# Computing Counterfactuals

By computing counterfactuals, we answer the question:

I observed a certain outcome z for a variable Z where variable X was set to a value x. What would have happened to the value of Z, had I intervened on X to assign it a different value x’?

As a concrete example, we can imagine the following:

I’m seeing unhealthy high levels of my cholesterol LDL (Z=10). I didn’t take any medication against it in recent months (X=0). What would have happened to my cholesterol LDL level (Z), had I taken a medication dosage of 5g a day (X := 5)?

## How to use it

To see how the method works, let’s generate some data:

>>> import networkx as nx, numpy as np, pandas as pd
>>> from dowhy import gcm

>>> X = np.random.normal(loc=0, scale=1, size=1000)
>>> Y = 2*X + np.random.normal(loc=0, scale=1, size=1000)
>>> Z = 3*Y + np.random.normal(loc=0, scale=1, size=1000)
>>> training_data = pd.DataFrame(data=dict(X=X, Y=Y, Z=Z))

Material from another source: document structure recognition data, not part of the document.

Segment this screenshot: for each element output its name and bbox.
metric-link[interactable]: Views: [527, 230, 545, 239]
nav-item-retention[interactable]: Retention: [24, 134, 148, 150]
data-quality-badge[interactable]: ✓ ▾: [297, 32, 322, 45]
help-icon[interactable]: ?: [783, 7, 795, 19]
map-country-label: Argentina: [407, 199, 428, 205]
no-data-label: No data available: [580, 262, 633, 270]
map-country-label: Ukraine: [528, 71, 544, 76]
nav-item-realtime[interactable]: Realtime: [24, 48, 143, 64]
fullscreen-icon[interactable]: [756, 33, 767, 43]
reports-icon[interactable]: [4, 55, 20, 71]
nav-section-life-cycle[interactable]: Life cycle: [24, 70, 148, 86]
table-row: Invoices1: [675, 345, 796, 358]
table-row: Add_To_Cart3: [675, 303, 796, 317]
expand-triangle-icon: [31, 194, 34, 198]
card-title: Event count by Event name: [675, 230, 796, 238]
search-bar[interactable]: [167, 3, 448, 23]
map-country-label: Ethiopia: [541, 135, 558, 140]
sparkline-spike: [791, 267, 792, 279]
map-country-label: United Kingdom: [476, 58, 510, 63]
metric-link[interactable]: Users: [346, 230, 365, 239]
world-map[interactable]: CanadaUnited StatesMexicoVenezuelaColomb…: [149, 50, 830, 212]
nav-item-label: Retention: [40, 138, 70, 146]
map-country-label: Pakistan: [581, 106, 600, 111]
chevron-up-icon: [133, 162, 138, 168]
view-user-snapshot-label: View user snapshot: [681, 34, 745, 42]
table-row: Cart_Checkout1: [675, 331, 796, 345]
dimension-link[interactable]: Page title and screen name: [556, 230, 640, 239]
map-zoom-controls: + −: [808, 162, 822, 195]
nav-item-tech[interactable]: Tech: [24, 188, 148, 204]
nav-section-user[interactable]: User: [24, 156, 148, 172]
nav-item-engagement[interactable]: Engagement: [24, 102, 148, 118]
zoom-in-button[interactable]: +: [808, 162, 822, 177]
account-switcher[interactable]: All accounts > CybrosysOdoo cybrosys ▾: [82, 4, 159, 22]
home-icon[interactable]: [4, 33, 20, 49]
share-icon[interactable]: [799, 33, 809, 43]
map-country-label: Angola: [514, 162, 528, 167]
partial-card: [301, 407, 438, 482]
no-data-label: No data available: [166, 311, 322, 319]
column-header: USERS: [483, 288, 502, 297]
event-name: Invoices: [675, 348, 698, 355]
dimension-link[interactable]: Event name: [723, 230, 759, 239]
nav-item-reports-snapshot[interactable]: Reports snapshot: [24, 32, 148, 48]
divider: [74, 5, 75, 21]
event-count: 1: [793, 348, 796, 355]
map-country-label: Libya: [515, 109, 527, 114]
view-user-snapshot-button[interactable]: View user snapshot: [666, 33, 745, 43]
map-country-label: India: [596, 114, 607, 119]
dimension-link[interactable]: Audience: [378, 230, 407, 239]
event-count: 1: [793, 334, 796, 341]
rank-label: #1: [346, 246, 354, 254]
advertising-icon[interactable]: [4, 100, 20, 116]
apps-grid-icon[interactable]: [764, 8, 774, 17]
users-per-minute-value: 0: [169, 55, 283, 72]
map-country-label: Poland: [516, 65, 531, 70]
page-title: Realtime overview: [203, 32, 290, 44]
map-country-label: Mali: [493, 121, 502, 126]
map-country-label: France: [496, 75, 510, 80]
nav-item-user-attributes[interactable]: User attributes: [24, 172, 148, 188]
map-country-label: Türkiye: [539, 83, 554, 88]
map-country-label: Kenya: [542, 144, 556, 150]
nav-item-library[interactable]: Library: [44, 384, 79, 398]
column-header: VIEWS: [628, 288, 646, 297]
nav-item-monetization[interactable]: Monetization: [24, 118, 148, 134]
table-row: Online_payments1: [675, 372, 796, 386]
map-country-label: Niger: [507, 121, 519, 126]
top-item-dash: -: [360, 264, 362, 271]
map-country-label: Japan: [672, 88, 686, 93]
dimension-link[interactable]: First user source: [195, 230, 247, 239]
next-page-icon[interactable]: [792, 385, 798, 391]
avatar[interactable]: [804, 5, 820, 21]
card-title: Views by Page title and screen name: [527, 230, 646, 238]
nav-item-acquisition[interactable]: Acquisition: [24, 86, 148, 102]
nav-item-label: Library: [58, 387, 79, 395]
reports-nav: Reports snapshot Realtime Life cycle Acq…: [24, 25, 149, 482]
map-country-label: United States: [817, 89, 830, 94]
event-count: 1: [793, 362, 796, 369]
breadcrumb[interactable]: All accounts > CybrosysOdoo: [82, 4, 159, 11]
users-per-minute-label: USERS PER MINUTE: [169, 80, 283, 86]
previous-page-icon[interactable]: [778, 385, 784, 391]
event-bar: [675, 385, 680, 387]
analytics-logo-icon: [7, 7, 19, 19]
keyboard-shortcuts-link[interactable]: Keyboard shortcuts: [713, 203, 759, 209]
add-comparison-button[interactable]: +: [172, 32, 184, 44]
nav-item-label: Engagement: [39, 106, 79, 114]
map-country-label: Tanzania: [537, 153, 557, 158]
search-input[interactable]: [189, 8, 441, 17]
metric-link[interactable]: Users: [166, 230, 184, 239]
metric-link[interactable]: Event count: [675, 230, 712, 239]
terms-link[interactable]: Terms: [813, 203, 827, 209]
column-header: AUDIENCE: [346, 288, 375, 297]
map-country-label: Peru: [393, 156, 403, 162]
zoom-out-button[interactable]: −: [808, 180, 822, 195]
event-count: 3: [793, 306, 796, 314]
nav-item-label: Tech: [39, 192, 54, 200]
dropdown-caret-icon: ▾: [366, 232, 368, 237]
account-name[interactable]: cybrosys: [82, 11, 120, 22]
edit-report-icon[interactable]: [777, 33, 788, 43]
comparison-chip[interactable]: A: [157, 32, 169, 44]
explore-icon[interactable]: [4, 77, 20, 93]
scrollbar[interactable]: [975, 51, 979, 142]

Next, we’ll model cause-effect relationships as an invertible SCM and fit it to the data:

>>> causal_model = gcm.InvertibleStructuralCausalModel(nx.DiGraph([('X', 'Y'), ('Y', 'Z')])) # X -> Y -> Z
>>> causal_model.set_causal_mechanism('X', gcm.EmpiricalDistribution())

>>> gcm.fit(causal_model, training_data)


Finally, let’s compute the counterfactual when intervening on X:

>>> gcm.counterfactual_samples(
>>>     causal_model,
>>>     {'X': lambda x: 2},
>>>     observed_data=pd.DataFrame(data=dict(X=[1], Y=[2], Z=[3])))
X         Y         Z
0  2  4.034229  9.073294


As we can see, $$X$$ takes our treatment-/intervention-value of 2, and $$Y$$ and $$Z$$ take deterministic values, based on our trained causal models and fixed observed data. I.e., based on the data generation process, if $$X = 1$$, $$Y = 2$$, we would expect $$Z$$ to be 6, but we observed $$Z = 3$$, which means the particular noise value for $$Z$$ in this particular sample is approximately -2.98. Now, given that we know this hidden noise factor, we can estimate the counterfactual value of $$Z$$, had we set $$X := 2$$, which is approximately 9.07 (as can be seen in the result above).

This shows that the observed data is used to calculate the noise data in the system. We can also provide these noise values directly, via:

>>> gcm.counterfactual_samples(
>>>     causal_model,
>>>     {'X': lambda x: 2},
>>>     noise_data=pd.DataFrame(data=dict(X=[0], Y=[-0.007913], Z=[-2.97568])))
X         Y         Z
0  2  4.034229  9.073293


As we see, with $$X = 2$$ and $$Y \approx 4.03$$, $$Z$$ should be approximately 12. But we know the hidden noise for this sample, approximately -2.98. So the counterfactual outcome is again $$Z \approx 9.07$$.

## Understanding the method

Counterfactuals are very similar to Simulating the Impact of Interventions, with an important difference: when performing interventions, we look into the future, for counterfactuals we look into an alternative past. To reflect this in the computation, when performing interventions, we generate all noise using our causal models. For counterfactuals, we use the noise from actual observed data.

To expand on our example above, we assume there are other factors that contribute to cholesterol levels, e.g. exercising or genetic predisposition. While we assume medication helps against high LDL levels, it’s important to take into account all other factors that could also help against it. We want to prove what has helped. Hence, it’s important to use the noise from the real data, not some generated noise from our generative models. Otherwise, I may be able to reduce my cholesterol LDL level in the counterfactual world, where I take medication (X := 5), but not because I took the medication, but because the generated noise of Z also just happened to be low and so caused a low value for Z. By taking the real noise value of Z (derived from the observed data of Z), I can prove that it was the medication that helped.